9. Expenses. The Borrower hereby reaffirms its agreement under Section 8.5
of the Credit Agreement. Without limiting the generality of the foregoing, the
Borrower specifically agrees to pay all fees and disbursements of counsel to the
Bank for the services performed by such counsel in connection with the
preparation of this Second Amendment and the documents and instruments
incidental thereto.
10. Counterparts. This Second Amendment and the Acknowledgment and
Agreement of Guarantors may be executed in any number of counterparts, each of
which when so executed and delivered shall be deemed an original and all of
which counterparts, taken together, shall constitute one and the same
instrument.
IN WITNESS WHEREOF, the parties hereto have caused this Second Amendment to
be duly executed as of the date first above written.
K-TEL, INC.
By /S/ Xxxx Xxxxx
Its Vice President
TCF BANK MINNESOTA FSB
By /S/ Xxxxxx X. Xxxxx
Its Sr.
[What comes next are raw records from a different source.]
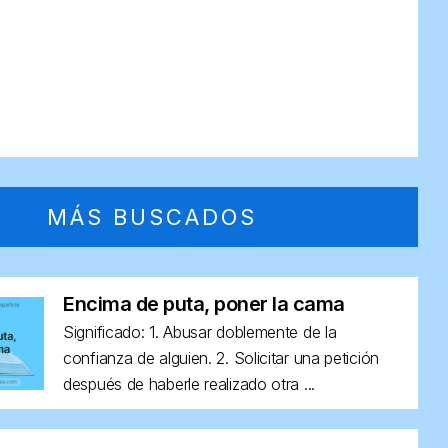
MÁS BUSCADOS
Encima de puta, poner la cama
Significado: 1. Abusar doblemente de la
confianza de alguien. 2. Solicitar una petición
después de haberle realizado otra ...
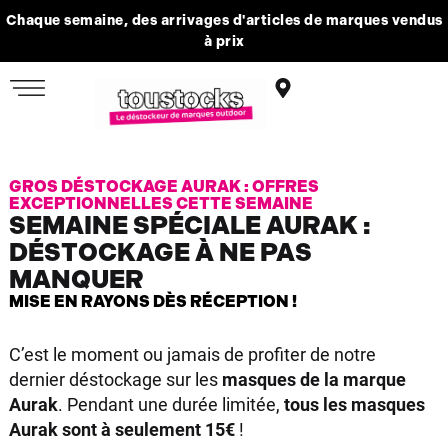
Chaque semaine, des arrivages d'articles de marques vendus
à prix
GROS DÉSTOCKAGE AURAK : OFFRES
EXCEPTIONNELLES CETTE SEMAINE
SEMAINE SPÉCIALE AURAK :
DÉSTOCKAGE À NE PAS
MANQUER
MISE EN RAYONS DÈS RÉCEPTION !
C’est le moment ou jamais de profiter de notre
dernier déstockage sur les
masques de la marque
Aurak
. Pendant une durée limitée,
tous les masques
Aurak sont à seulement 15€
!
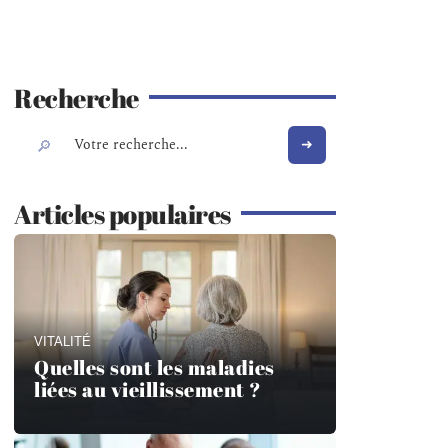
Recherche
Articles populaires
VITALITÉ
Quelles sont les maladies
liées au vieillissement ?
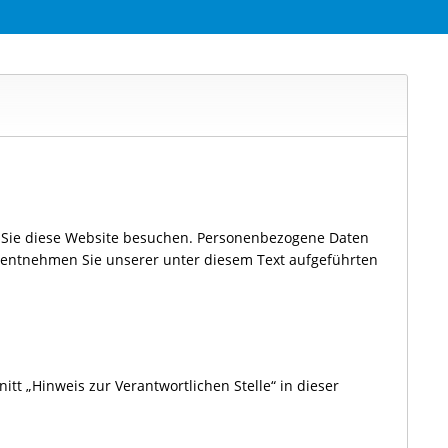
n Sie diese Website besuchen. Personenbezogene Daten
z entnehmen Sie unserer unter diesem Text aufgeführten
t „Hinweis zur Verantwortlichen Stelle“ in dieser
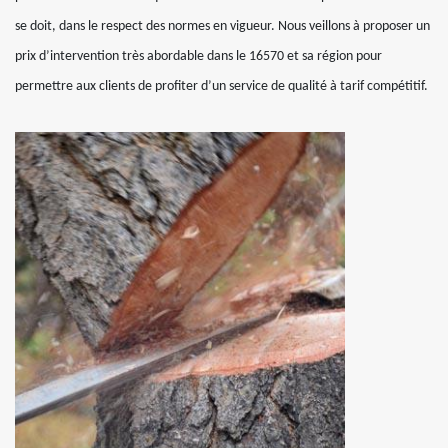
se doit, dans le respect des normes en vigueur. Nous veillons à proposer un
prix d’intervention très abordable dans le 16570 et sa région pour
permettre aux clients de profiter d’un service de qualité à tarif compétitif.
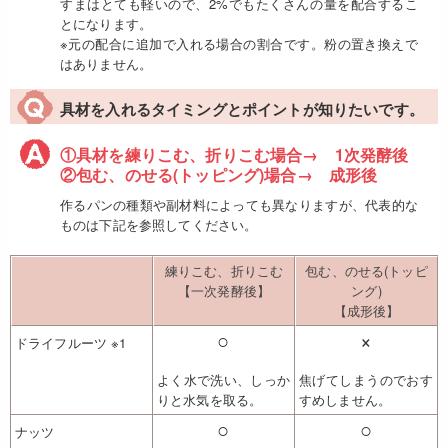
すまはとても軽いので、2%でもたくさんの量を配合するこ
とになります。
※元の配合に追加で入れる場合の割合です。粉の置き換えで
はありません。
具材を入れるタイミングとポイントが知りたいです。
①具材を練りこむ、折りこむ場合→ 1次発酵後
②包む、のせる(トッピング)場合→ 成形後
作るパンの種類や副材料によっても異なりますが、代表的な
ものは下記を参照してください。
練りこむ、折りこむ
包む、のせる(トッピ
【一次発酵後】
ング)
【成形後】
○
×
ドライフルーツ ※1
よく水で洗い、しっか
焦げてしまうのでおす
りと水気を取る。
すめしません。
○
○
ナッツ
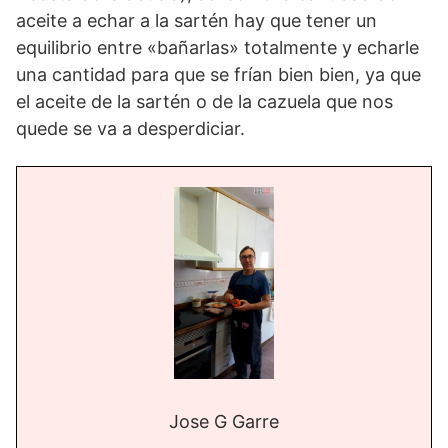
aceite a echar a la sartén hay que tener un
equilibrio entre «bañarlas» totalmente y echarle
una cantidad para que se frían bien bien, ya que
el aceite de la sartén o de la cazuela que nos
quede se va a desperdiciar.
Jose G Garre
Vice President
And
By /S/ Xxxxxxx X. Xxxxxx
Its Vice President
ACKNOWLEDGMENT AND AGREEMENT OF GUARANTORS
The undersigned, K-Tel International, Inc., and K-Tel International (USA),
Inc., and Dominion Entertainment, Inc. each a guarantor of the indebtedness of
K-Tel, Inc. (the "Borrower") to the Bank pursuant to their Guaranties dated as
of January 30, 1995, respectively, (the "Guaranties"), each hereby (i)
acknowledges receipt of the foregoing Second Amendment; (ii) consents to the
terms (including without limitation the release set forth in paragraph 8 of the
foregoing Second Amendment) and execution thereof; (iii) reaffirms its
obligations to the Bank pursuant to the terms of its Guaranty; and (iv)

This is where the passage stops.